┌──
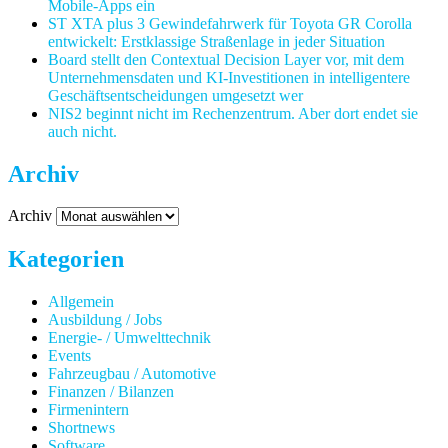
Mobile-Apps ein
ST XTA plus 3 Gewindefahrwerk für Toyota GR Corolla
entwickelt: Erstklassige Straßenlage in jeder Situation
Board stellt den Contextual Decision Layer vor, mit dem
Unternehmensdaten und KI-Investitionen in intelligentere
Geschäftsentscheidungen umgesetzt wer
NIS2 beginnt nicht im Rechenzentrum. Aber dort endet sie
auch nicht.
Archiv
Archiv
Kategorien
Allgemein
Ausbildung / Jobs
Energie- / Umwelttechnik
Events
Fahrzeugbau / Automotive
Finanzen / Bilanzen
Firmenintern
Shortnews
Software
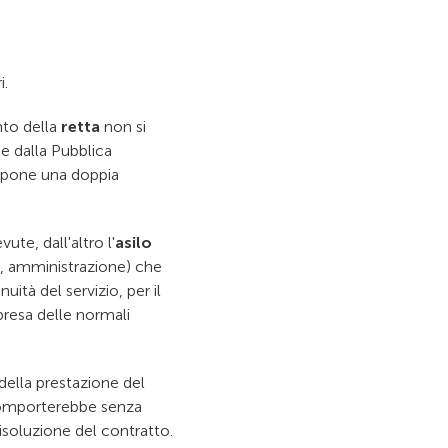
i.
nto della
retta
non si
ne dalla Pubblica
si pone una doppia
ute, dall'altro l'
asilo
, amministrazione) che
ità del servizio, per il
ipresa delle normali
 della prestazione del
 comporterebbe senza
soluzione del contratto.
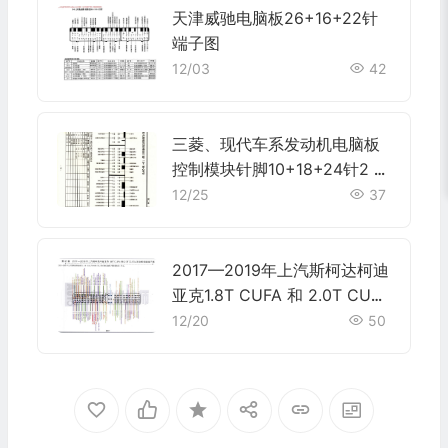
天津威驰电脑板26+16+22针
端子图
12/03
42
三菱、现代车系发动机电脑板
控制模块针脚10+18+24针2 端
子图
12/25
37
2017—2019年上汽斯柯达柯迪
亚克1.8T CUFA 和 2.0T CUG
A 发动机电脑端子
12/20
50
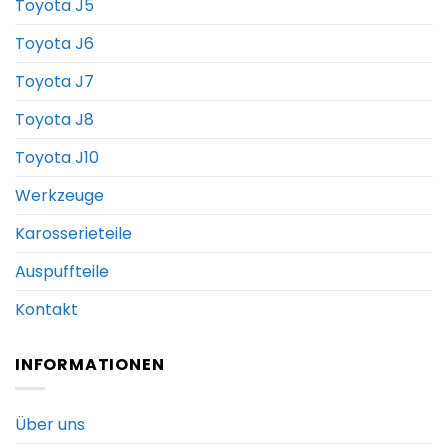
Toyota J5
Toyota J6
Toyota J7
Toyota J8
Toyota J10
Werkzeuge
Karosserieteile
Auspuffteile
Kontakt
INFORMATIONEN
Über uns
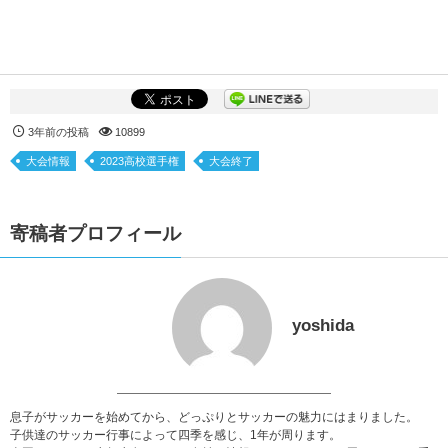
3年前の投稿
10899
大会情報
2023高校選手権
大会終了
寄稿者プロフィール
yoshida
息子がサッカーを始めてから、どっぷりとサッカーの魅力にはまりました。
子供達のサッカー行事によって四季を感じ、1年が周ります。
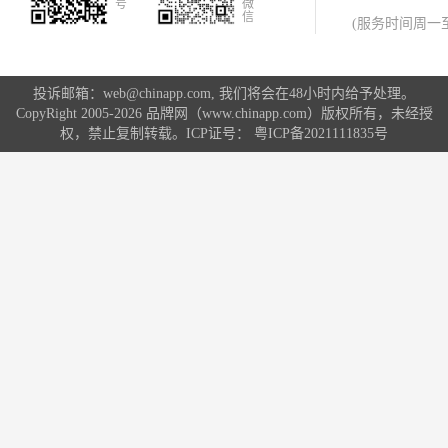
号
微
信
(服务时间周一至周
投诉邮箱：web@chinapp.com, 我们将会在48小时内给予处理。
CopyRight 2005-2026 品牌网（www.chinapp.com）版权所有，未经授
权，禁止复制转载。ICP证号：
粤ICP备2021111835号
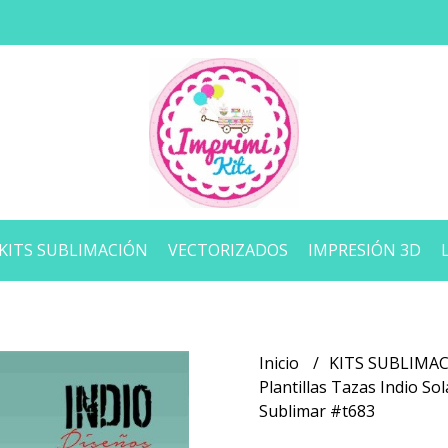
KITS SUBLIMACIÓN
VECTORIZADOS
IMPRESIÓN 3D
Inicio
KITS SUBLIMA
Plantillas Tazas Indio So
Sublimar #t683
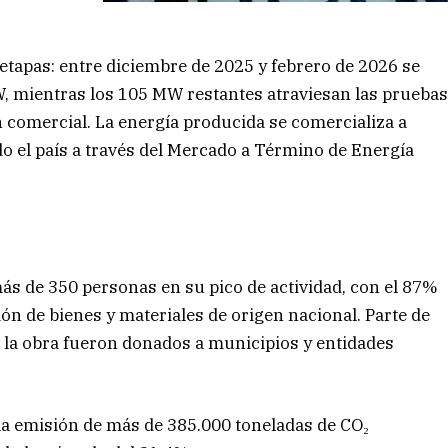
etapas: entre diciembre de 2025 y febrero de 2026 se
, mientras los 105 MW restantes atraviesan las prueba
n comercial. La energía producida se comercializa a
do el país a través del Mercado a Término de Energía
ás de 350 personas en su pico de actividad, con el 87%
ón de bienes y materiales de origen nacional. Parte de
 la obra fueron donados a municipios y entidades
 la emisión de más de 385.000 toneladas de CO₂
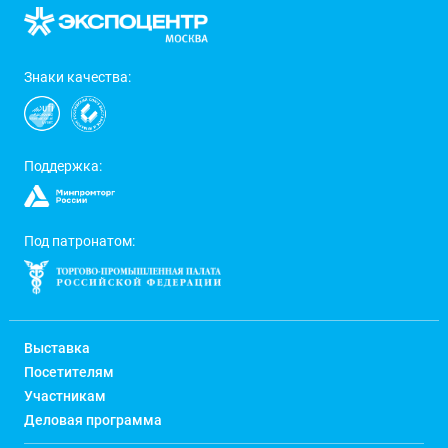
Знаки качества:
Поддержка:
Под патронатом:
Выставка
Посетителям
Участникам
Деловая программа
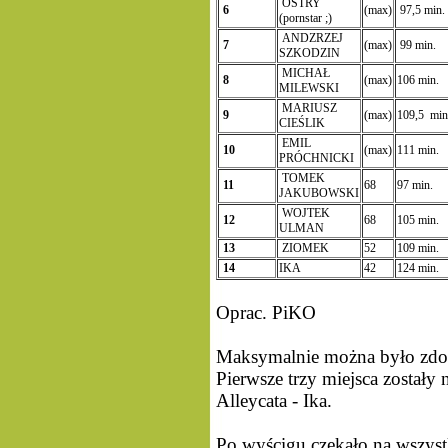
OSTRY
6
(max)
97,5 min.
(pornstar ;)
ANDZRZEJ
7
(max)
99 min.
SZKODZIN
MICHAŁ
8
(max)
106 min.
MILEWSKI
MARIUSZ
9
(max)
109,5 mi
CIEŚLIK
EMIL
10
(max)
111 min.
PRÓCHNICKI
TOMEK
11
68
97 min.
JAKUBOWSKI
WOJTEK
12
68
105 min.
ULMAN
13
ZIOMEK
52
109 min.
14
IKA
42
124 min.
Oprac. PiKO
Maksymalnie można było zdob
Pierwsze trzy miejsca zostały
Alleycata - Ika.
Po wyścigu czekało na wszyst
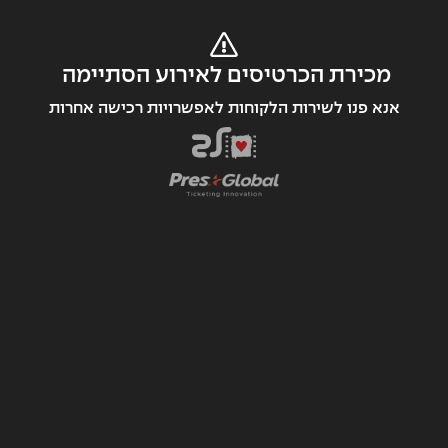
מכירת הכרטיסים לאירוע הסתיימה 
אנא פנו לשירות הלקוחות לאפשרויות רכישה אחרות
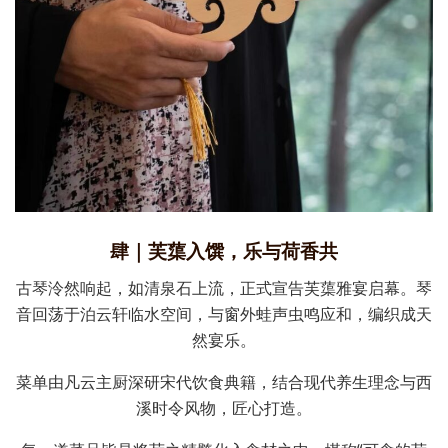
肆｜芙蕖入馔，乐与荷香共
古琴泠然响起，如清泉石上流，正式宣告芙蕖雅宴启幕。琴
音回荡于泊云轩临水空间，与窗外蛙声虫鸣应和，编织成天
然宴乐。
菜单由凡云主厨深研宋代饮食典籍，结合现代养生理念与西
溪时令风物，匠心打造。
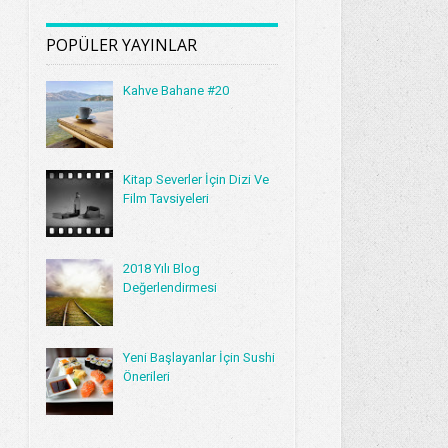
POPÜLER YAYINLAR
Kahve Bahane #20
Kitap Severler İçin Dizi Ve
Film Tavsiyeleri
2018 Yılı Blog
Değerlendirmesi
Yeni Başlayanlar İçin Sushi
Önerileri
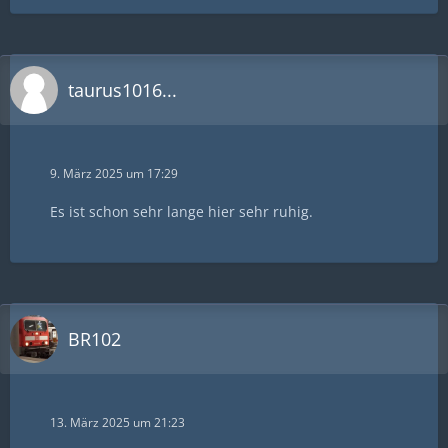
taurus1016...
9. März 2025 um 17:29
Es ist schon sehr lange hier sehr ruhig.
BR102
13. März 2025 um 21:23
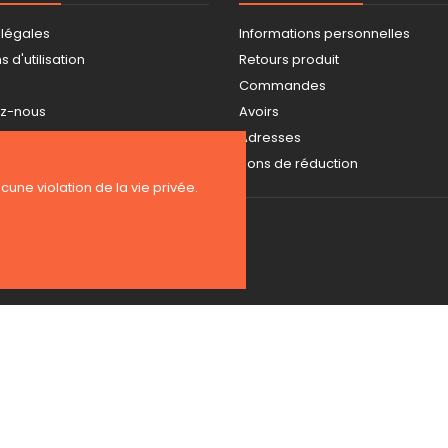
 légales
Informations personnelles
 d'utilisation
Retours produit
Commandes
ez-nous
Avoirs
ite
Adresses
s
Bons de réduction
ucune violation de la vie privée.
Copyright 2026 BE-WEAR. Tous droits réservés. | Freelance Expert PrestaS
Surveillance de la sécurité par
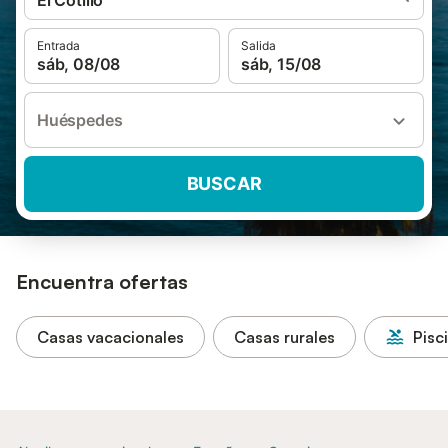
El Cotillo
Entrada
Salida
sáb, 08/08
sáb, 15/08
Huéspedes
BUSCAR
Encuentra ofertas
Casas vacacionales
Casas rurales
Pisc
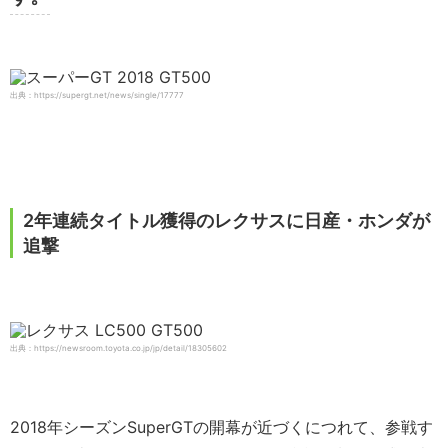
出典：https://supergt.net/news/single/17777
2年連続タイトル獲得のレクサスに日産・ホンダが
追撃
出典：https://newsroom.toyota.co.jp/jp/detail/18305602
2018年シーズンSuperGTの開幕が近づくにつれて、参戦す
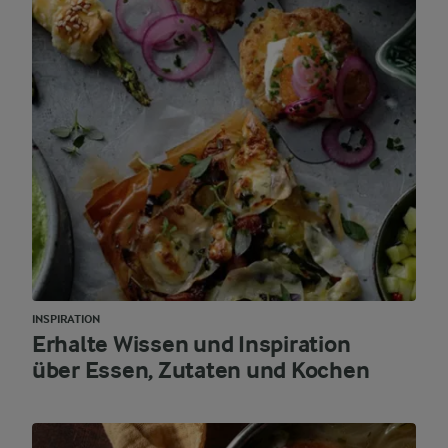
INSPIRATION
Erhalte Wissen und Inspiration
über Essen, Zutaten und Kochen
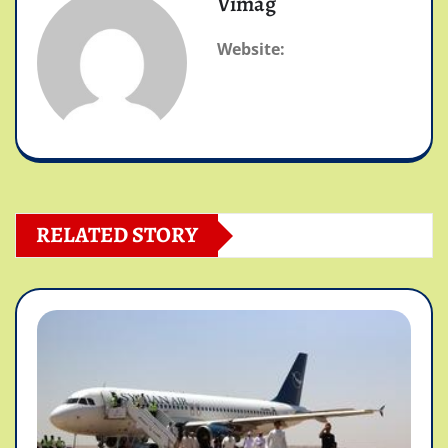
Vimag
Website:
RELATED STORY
└──
- **ABOUT THIS EXERCISE**: Do not include the pictures. Quote only the lines from the line with "ón de bienes" through the end of the material, both ends included, exactly.

- **WRITTEN SOLUTION**:
ón de bienes y materiales de origen nacional. Parte de
 la obra fueron donados a municipios y entidades
 la emisión de más de 385.000 toneladas de CO₂
Знаки качества:
Поддержка:
Под патронатом:
Выставка
Посетителям
Участникам
Деловая программа
OSTRY
6
(max)
97,5 min.
(pornstar ;)
ANDZRZEJ
7
(max)
99 min.
SZKODZIN
MICHAŁ
8
(max)
106 min.
MILEWSKI
MARIUSZ
9
(max)
109,5 mi
CIEŚLIK
EMIL
10
(max)
111 min.
PRÓCHNICKI
TOMEK
11
68
97 min.
JAKUBOWSKI
WOJTEK
12
68
105 min.
ULMAN
13
ZIOMEK
52
109 min.
14
IKA
42
124 min.
Oprac. PiKO
Maksymalnie można było zdob
Pierwsze trzy miejsca zostały
Alleycata - Ika.
Po wyścigu czekało na wszyst
מכירת הכרטיסים לאירוע הסתיימה 
אנא פנו לשירות הלקוחות לאפשרויות רכישה אחרות
肆｜芙蕖入馔，乐与荷香共
古琴泠然响起，如清泉石上流，正式宣告芙蕖雅宴启幕。琴
音回荡于泊云轩临水空间，与窗外蛙声虫鸣应和，编织成天
然宴乐。
菜单由凡云主厨深研宋代饮食典籍，结合现代养生理念与西
溪时令风物，匠心打造。
POPÜLER YAYINLAR
Kahve Bahane #20
Kitap Severler İçin Dizi Ve
Film Tavsiyeleri
2018 Yılı Blog
Değerlendirmesi
Yeni Başlayanlar İçin Sushi
Önerileri
taurus1016...
9. März 2025 um 17:29
Es ist schon sehr lange hier sehr ruhig.
BR102
13. März 2025 um 21:23
 légales
Informations personnelles
 d'utilisation
Retours produit
Commandes
ez-nous
Avoirs
ite
Adresses
s
Bons de réduction
ucune violation de la vie privée.
Copyright 2026 BE-WEAR. Tous droits réservés. | Freelance Expert PrestaS
Surveillance de la sécurité par
El Cotillo
Entrada
Salida
sáb, 08/08
sáb, 15/08
Huéspedes
BUSCAR
Encuentra ofertas
Casas vacacionales
Casas rurales
Pisc
出典：https://supergt.net/news/single/17777
2年連続タイトル獲得のレクサスに日産・ホンダが
追撃
出典：https://newsroom.toyota.co.jp/jp/detail/18305602
2018年シーズンSuperGTの開幕が近づくにつれて、参戦す
INSPIRATION
Erhalte Wissen und Inspiration
über Essen, Zutaten und Kochen
Vimag
Website:
RELATED STORY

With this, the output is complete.